= Centenary and Coronation Park =

In 2005, King Jigme Singye Wangchuck stepped down from the throne to make way for his Son Jigme Khesar Namgyal Wangchuck to lead the kingdom of Bhutan. The new king studied in Britain and various universities in the US. The Coronation and Centenary Park was built to honour our new king. Ashi Chimi Yangzom Wangchuck inaugurated the Centenary and Coronation Park on 26 September 2006. It is positioned in the middle of Changlimithang ground and Wangchu River. It is built on an area of 5.6 acre of land running along the banks of river Wangchu. The park was formed by footpaths made of stones, canopies and benches. There are small swings and slides, a miniature basketball court and a small sand football ground. Not only that the park is filled with gardens of more than sixty species of flower and trees. During the evening the lights are lit up by the Thimphu Power Corporation of Bhutan.

==Walking Buddha==
A 45 feet tall statue of a Buddha walking was inaugurated on 13 April 2012 which symbolizing the celebration of the 84th Birth Anniversary of Thailand’s King and also the wedding anniversary of His Majesty the King.
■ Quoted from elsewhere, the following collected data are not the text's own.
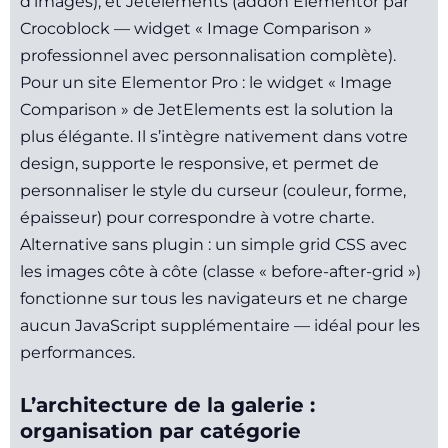
d’images), et Jetelements (addon Elementor par
Crocoblock — widget « Image Comparison »
professionnel avec personnalisation complète).
Pour un site Elementor Pro : le widget « Image
Comparison » de JetElements est la solution la
plus élégante. Il s’intègre nativement dans votre
design, supporte le responsive, et permet de
personnaliser le style du curseur (couleur, forme,
épaisseur) pour correspondre à votre charte.
Alternative sans plugin : un simple grid CSS avec
les images côte à côte (classe « before-after-grid »)
fonctionne sur tous les navigateurs et ne charge
aucun JavaScript supplémentaire — idéal pour les
performances.
L’architecture de la galerie :
organisation par catégorie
It is also believed to have been constructed for the people to pursue happiness. The inauguration was ended by lighting candles and reciting prayers.

==Other attractions==

A Centenary Farmers Market located two minutes from the park is the perfect place to shop for groceries and almost any household items for a reasonable prize. There is also a national football stadium locally known as Changlimithang Stadium where it is served as a multi-propose stadium for football matches, archery matches and to celebrate exceptional occasions.